Counting hash collisions with the birthday paradox

[article index] [] [@mattmight] [+mattmight] [rss]

The birthday paradox observes that in a room of 23 people, the odds that at least two people share a birthday is 50%

The same logic that drives matching birthdays also drives the probability that one can find collisions with a hash function.

In other words, if you have a uniform hashing function that outputs a value between 1 and 365 for any input, the probability that two hashes would collide in a set of 23 values is also 50%

Another useful calculation is the expected number of collisions for a sequence of $n$ values when the range of the hash function contains $D$ hashes.

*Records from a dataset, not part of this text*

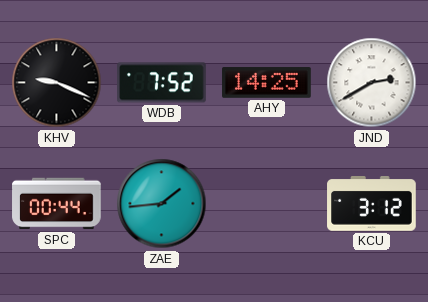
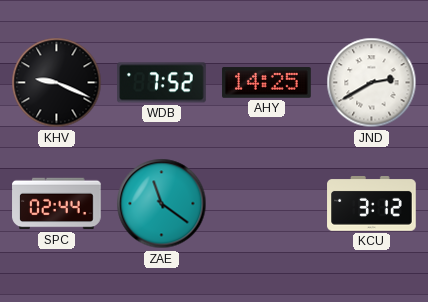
SPC: 00:44 -> 02:44
ZAE: 1:44 -> 11:21
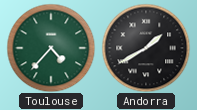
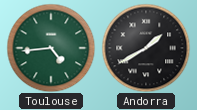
Toulouse: 4:37 -> 4:44
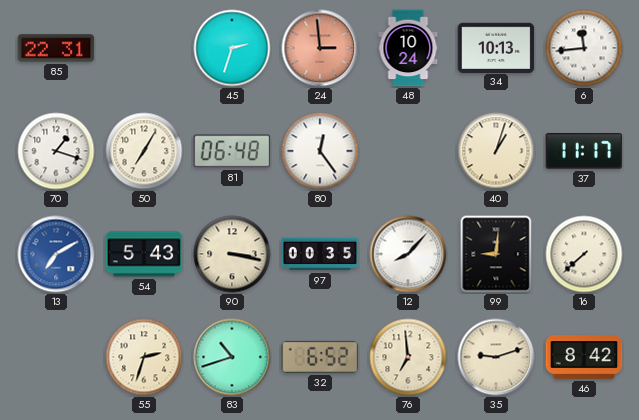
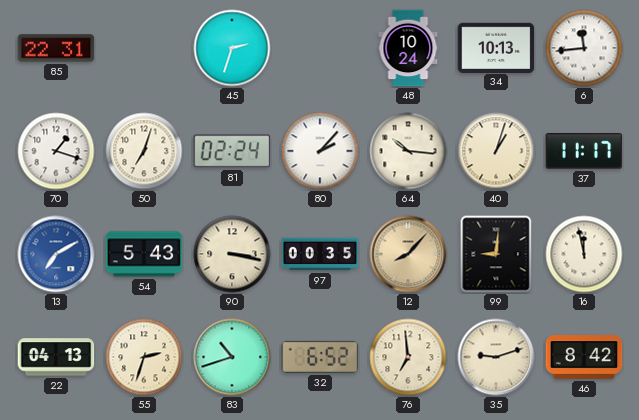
24: 2:59 -> none
50: 7:05 -> 7:03
81: 06:48 -> 02:24
80: 12:24 -> 2:07
64: none -> 10:16
12 dial: white -> champagne
16: 7:38 -> 11:58
22: none -> 04:13
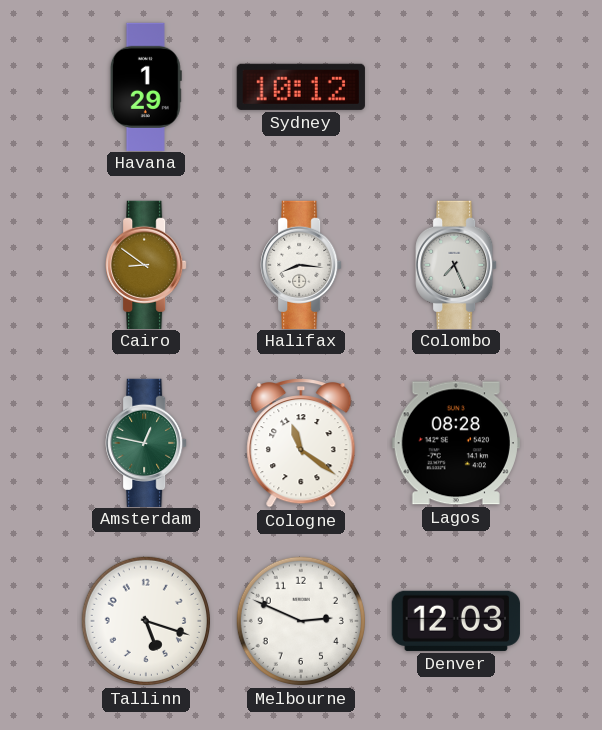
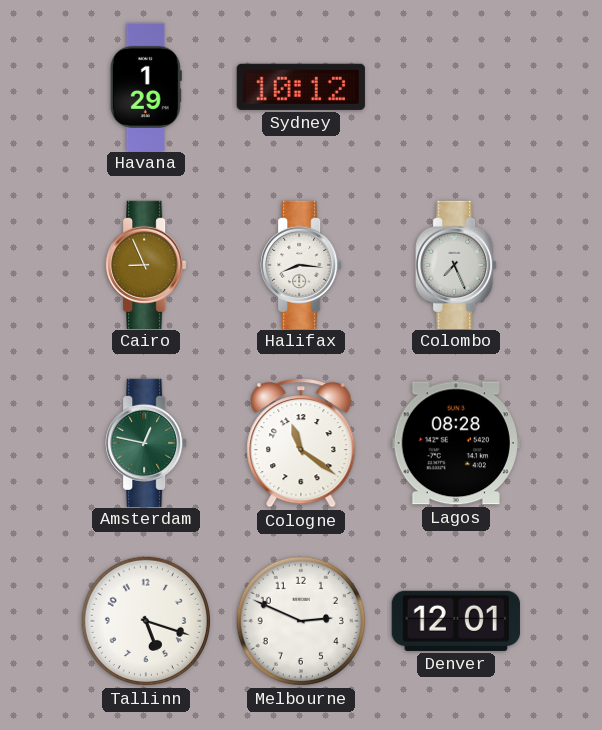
Cairo: 8:51 -> 8:56
Denver: 12:03 -> 12:01
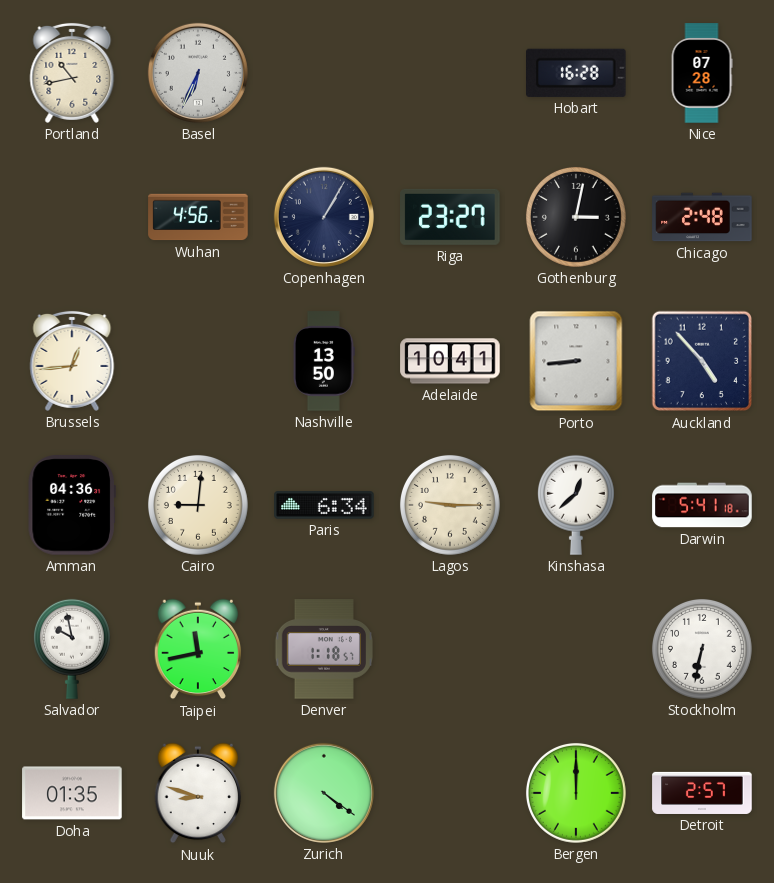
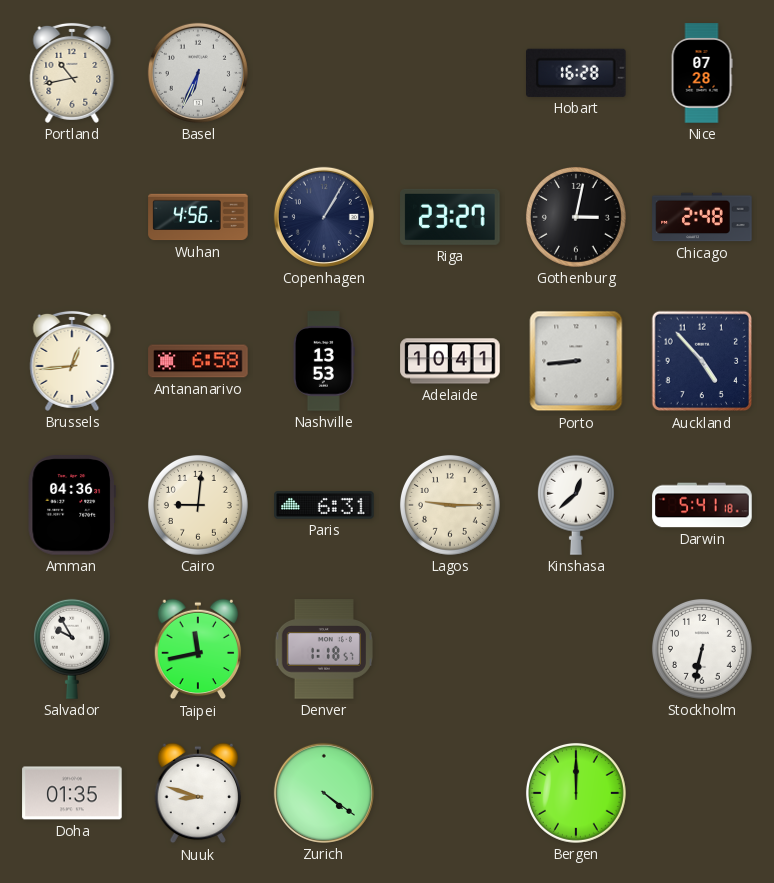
Antananarivo: none -> 6:58
Nashville: 13:50 -> 13:53
Paris: 6:34 -> 6:31
Salvador: 9:58 -> 9:55
Detroit: 2:57 -> none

The closed form solution is:

$n - D + D \left( \frac{D-1}{D} \right)^n$

There are a few places online that have this (or an equivalent) closed form solution listed, but I couldn’t find anywhere that included the derivation of this form, so I’ve rederived it and posted it here as a technical note.

(My present interest in this calculation comes from the number of matches that will happen in a patient-matching network that attempts to match patients having the same disease, assuming the are $D$ total diseases possible and $n$ patients in the network.)

Read below for the derivation in terms of generalized birthdays.

Let $D$ be the number of days in the year.

For real birthdays, $D$ would be 365, but for hashing, $D$ is the size of the range of the hash function.

In a room with $k-1$ people, the probability that the next ($k$th person) will not have a matching birthday to someone already in the room is:

$\left(\frac{D-1}{D}\right)^{k-1}$

Hence, the probability that the $k$th person will have a match is:

$1 - \left(\frac{D-1}{D}\right)^{k-1}$

To compute the expected number of matches in a room of $n$ people, we have to calculate:

• the additional matches added by the $k$th person plus
• the additional matches added by the $n$th person.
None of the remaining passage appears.